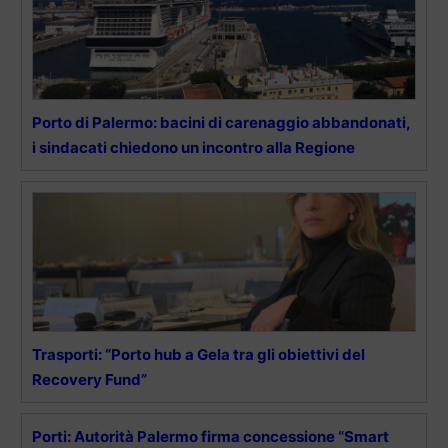
Porto di Palermo: bacini di carenaggio abbandonati,
i sindacati chiedono un incontro alla Regione
Trasporti: “Porto hub a Gela tra gli obiettivi del
Recovery Fund”
Porti: Autorità Palermo firma concessione “Smart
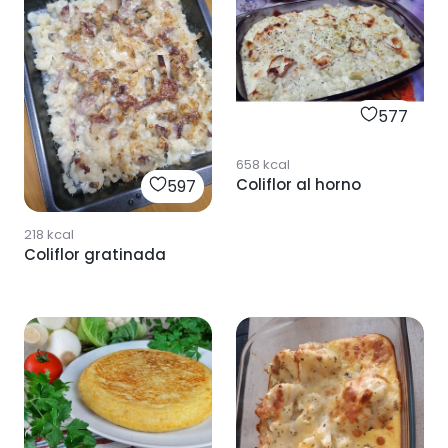
577
658
kcal
Coliflor al horno
597
218
kcal
Coliflor gratinada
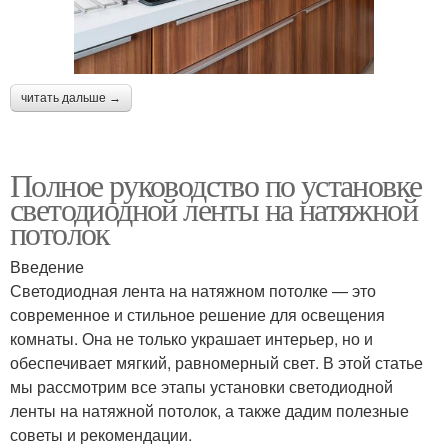
читать дальше →
Полное руководство по установке
светодиодной ленты на натяжной
потолок
Введение
Светодиодная лента на натяжном потолке — это
современное и стильное решение для освещения
комнаты. Она не только украшает интерьер, но и
обеспечивает мягкий, равномерный свет. В этой статье
мы рассмотрим все этапы установки светодиодной
ленты на натяжной потолок, а также дадим полезные
советы и рекомендации.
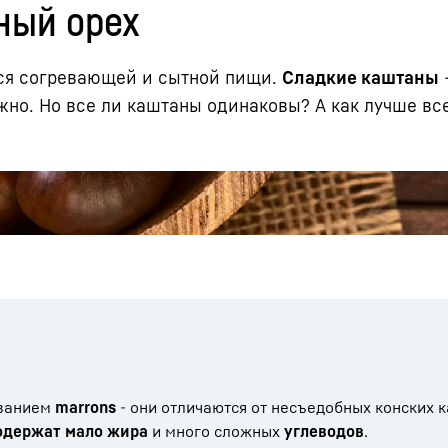
ный орех
тся согревающей и сытной пищи.
Сладкие каштаны
ужно. Но все ли каштаны одинаковы? А как лучше вс
Карьера в Liebherr
званием
marrons
- они отличаются от несъедобных конских 
одержат мало жира
и много сложных
углеводов
.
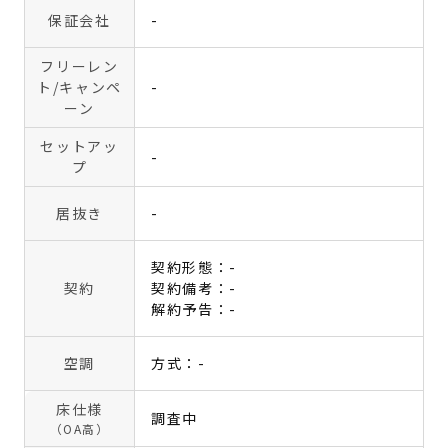
保証会社
-
フリーレン
ト
/キャンペ
-
ーン
セットアッ
-
プ
居抜き
-
契約形態：-
契約
契約備考：-
解約予告：-
空調
方式：-
床仕様
調査中
（OA高）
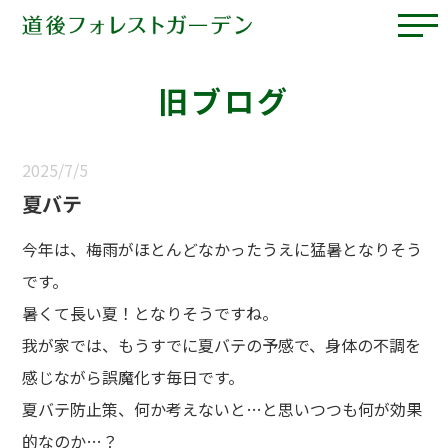
旧ブログ
2025/7/5
夏バテ
今年は、梅雨がほとんどなかったうえに猛暑となりそう
です。
暑くて長い夏！となりそうですね。
我が家では、もうすでに夏バテの予感で、身体の不調を
感じながら誤魔化す毎日です。
夏バテ防止策、何か考えないと…と思いつつも何が効果
的なのか…？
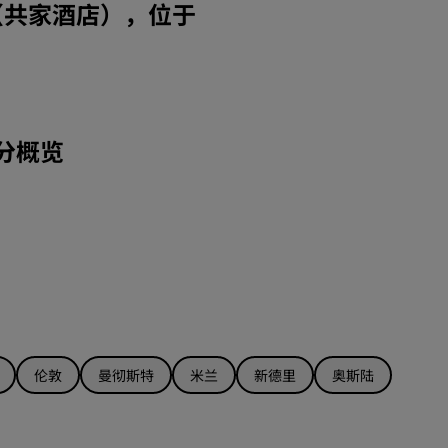
（共家酒店），位于
加入
分概览
伦敦
曼彻斯特
米兰
新德里
奥斯陆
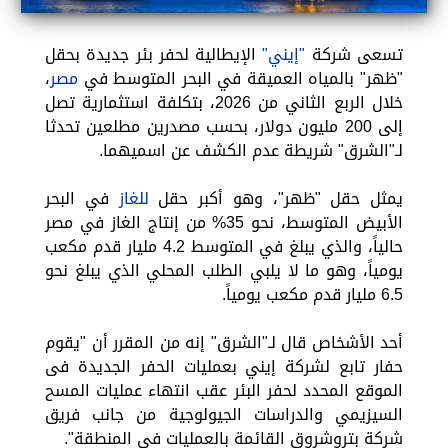
تسعى شركة
"إيني"
الإيطالية لحفر بئر جديدة بحقل
"ظهر" بالمياه العميقة في البحر المتوسط في
مصر
،
خلال الربع الثاني من 2026، بتكلفة استثمارية تصل
إلى 200 مليون دولار، بحسب مصدرين مطلعين تحدثا
لـ"الشرق" شريطة عدم الكشف عن اسميهما.
يمثل حقل "ظهر"، وهو أكبر حقل
للغاز
في البحر
الأبيض المتوسط، نحو 35% من إنتاج الغاز في مصر
حالياً، والذي يبلغ في المتوسط 4.2 مليار قدم مكعب
يومياً، وهو ما لا يلبي الطلب المحلي الذي يبلغ نحو
6.5 مليار قدم مكعب يومياً.
أحد الأشخاص قال لـ"الشرق" إنه من المقرر أن "يقوم
حفار تابع لشركة إيني بعمليات الحفر الجديدة فى
الموقع المحدد لحفر البئر عقب انتهاء عمليات المسح
السيزيمي والدراسات الجيولوجية من جانب فريق
شركة بتروشروق القائمة بالعمليات في المنطقة".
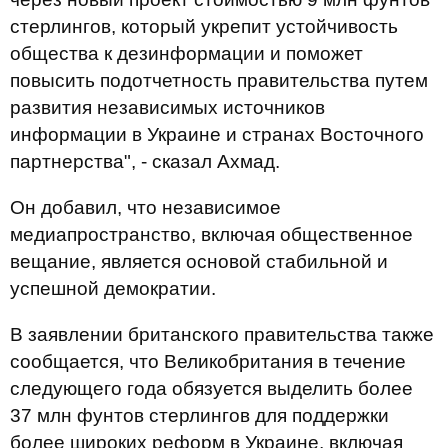
стерлингов, который укрепит устойчивость
общества к дезинформации и поможет
повысить подотчетность правительства путем
развития независимых источников
информации в Украине и странах Восточного
партнерства", - сказал Ахмад.
Он добавил, что независимое
медиапространство, включая общественное
вещание, является основой стабильной и
успешной демократии.
В заявлении британского правительства также
сообщается, что Великобритания в течение
следующего года обязуется выделить более
37 млн ​​фунтов стерлингов для поддержки
более широких реформ в Украине, включая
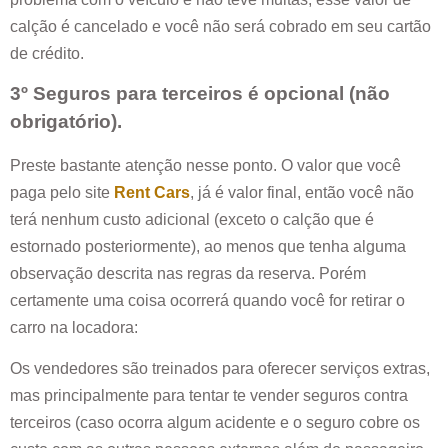
calção é cancelado e você não será cobrado em seu cartão
de crédito.
3º Seguros para terceiros é opcional (não
obrigatório).
Preste bastante atenção nesse ponto. O valor que você
paga pelo site
Rent Cars
, já é valor final, então você não
terá nenhum custo adicional (exceto o calção que é
estornado posteriormente), ao menos que tenha alguma
observação descrita nas regras da reserva. Porém
certamente uma coisa ocorrerá quando você for retirar o
carro na locadora:
Os vendedores são treinados para oferecer serviços extras,
mas principalmente para tentar te vender seguros contra
terceiros (caso ocorra algum acidente e o seguro cobre os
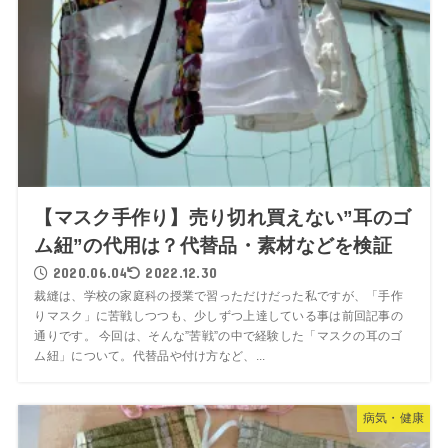
【マスク手作り】売り切れ買えない”耳のゴ
ム紐”の代用は？代替品・素材などを検証
2020.06.04
2022.12.30
裁縫は、学校の家庭科の授業で習っただけだった私ですが、「手作
りマスク」に苦戦しつつも、少しずつ上達している事は前回記事の
通りです。 今回は、そんな”苦戦”の中で経験した「マスクの耳のゴ
ム紐」について。代替品や付け方など、...
病気・健康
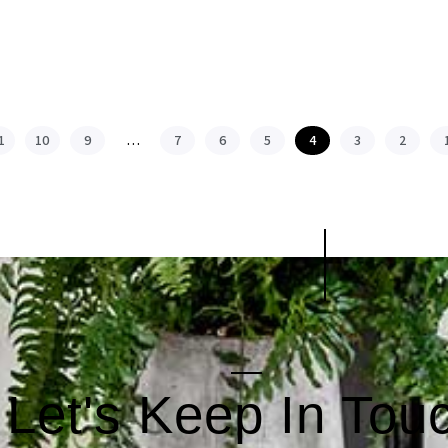
1
10
9
…
7
6
5
4
3
2
Let's Keep In Tou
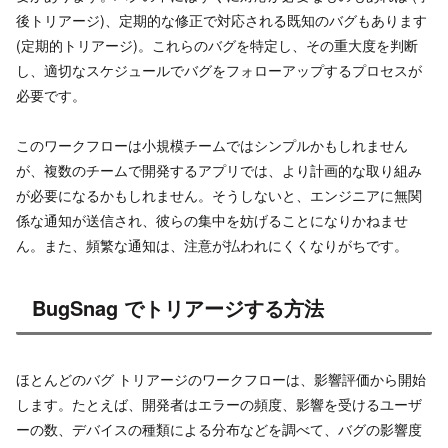
後トリアージ)、定期的な修正で対応される既知のバグもあります
(定期的トリアージ)。これらのバグを特定し、その重大度を判断
し、適切なスケジュールでバグをフォローアップするプロセスが
必要です。
このワークフローは小規模チームではシンプルかもしれません
が、複数のチームで開発するアプリでは、より計画的な取り組み
が必要になるかもしれません。そうしないと、エンジニアに無関
係な通知が送信され、彼らの集中を妨げることになりかねませ
ん。また、頻繁な通知は、注意が払われにくくなりがちです。
BugSnag でトリアージする方法
ほとんどのバグ トリアージのワークフローは、影響評価から開始
します。たとえば、開発者はエラーの頻度、影響を受けるユーザ
ーの数、デバイスの種類による分布などを調べて、バグの影響度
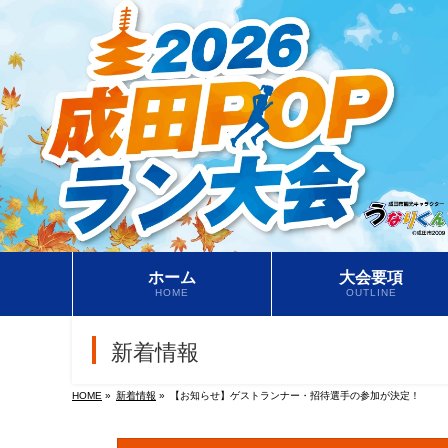
ホーム
大会要項
HOME
OUTLINE
新着情報
HOME
»
新着情報
»
【お知らせ】ゲストランナー・招待選手の参加が決定！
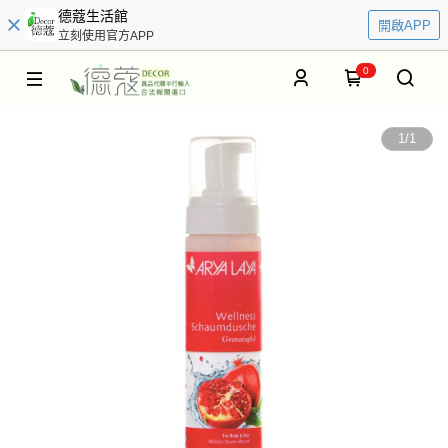
德蔻生活館
開啟APP
立刻使用官方APP
0
1
/
1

## Task details
Check each line of the records for the word "потолок", and show the lines that contain it.

## Response to this exercise
потолок
ленты на натяжной потолок, а также дадим полезные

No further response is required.